Similar to the approach in this paper, in [19] and [23] the authors have already proposed a method that converts the traffic data into an image and transforms the anomaly detection problem into an image processing problem. Despite these two works also considering the use of CNN as part of their models, they had not contemplated the use of an external classifier to detect the type of attack. In [23], principal component analysis (PCA) is considered data dimensionality reduction as part of data preprocessing in the entire IDS. Thus, detection accuracy using the IDS-CNN model on the NSL-KDD dataset is 94.0% [23]. Whereas in [19] the CNN is used for intrusion detection with any other technique for images classification of the NSL-KDD traffic patterns achieving a detection accuracy of 97.8%. Compared with these results, our hybrid approach is capable of detecting several intrusion threats with a similar accuracy but in a contemporary dataset.

5 Conclusions and Future Work

In this work, a hybrid intrusion detection model was implemented using a deep learning framework in combination with traditional machine learning techniques on a modern dataset. Our approach uses convolutional neural networks (CNN) to perform feature extraction of traffic patterns and classification using support vector machines (SVM) to identify the type of attack. Experimental results demonstrated that it is possible to use image processing techniques to characterize network traffic in order to detect anomalies related to intrusion attacks.

Moreover, with the proposed hybrid approach, it was possible to obtain a global accuracy of 96.53% and more than 99% accuracy in the recognition of attacks such as DDoS, FTP Patator, and PortScan. Compared with previous works, the global precision reaches similar values in the recognition of attacks with the advantage that it was tested to a contemporary dataset that contemplates several types of behavior in network traffic. Therefore, the combination of deep learning techniques can be considered an interesting strategy to improve the effectiveness of intrusion detection systems.
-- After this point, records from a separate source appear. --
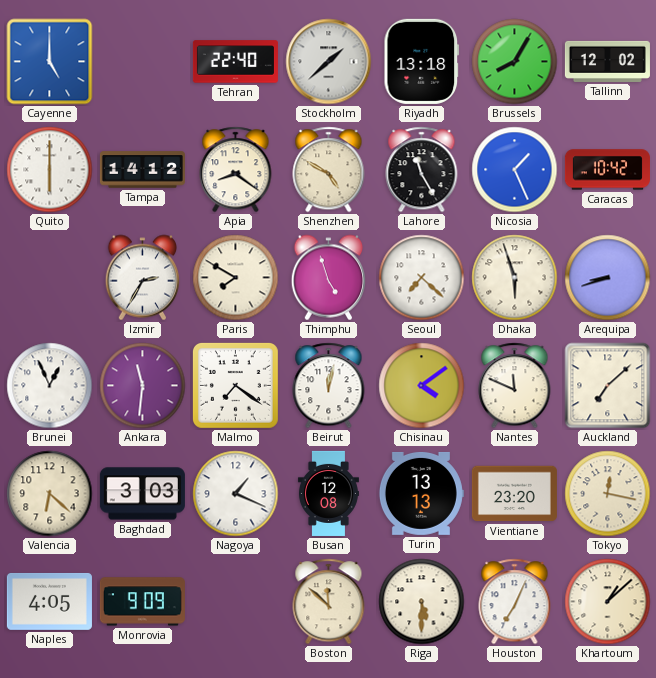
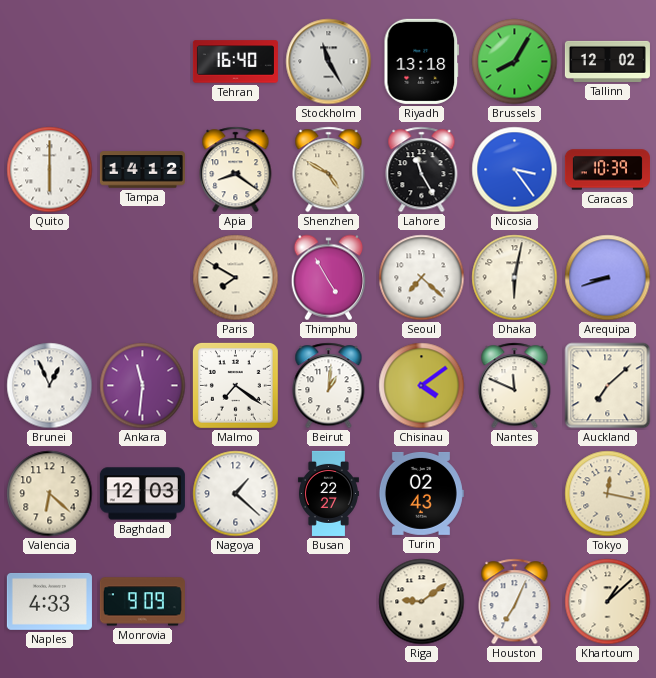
Cayenne: 5:00 -> none
Tehran: 22:40 -> 16:40
Stockholm: 1:38 -> 11:25
Nicosia: 1:26 -> 3:24
Caracas: 10:42 -> 10:39
Izmir: 2:35 -> none
Thimphu: 4:57 -> 4:55
Dhaka: 5:57 -> 6:02
Beirut: 12:02 -> 1:01
Baghdad: 3:03 -> 12:03
Nagoya: 1:19 -> 1:22
Busan: 12:08 -> 22:27
Turin: 13:13 -> 02:43
Vientiane: 23:20 -> none
Naples: 4:05 -> 4:33
Boston: 11:52 -> none
Riga: 5:30 -> 9:09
An intrusion detection that is not applied to a real environment does not show its true functionality to protect a network. For this reason, in future work the deployment of the proposed hybrid model in some network environment either real or simulated will be carried out. Also, some attacks can be included in the approach such as zero-day attacks. The aim is to build a zero-day attack system and retrain the proposed approach to detect it. Last, new techniques to create images from the dataset (e.g., RGBA) and other classifiers models [e.g., K-nearest neighbors (KNN) or random forest (RF)] can be considered to address a new comparative study with the proposed model and other contemporary datasets (e.g., UNSW-NB15 or BOUN).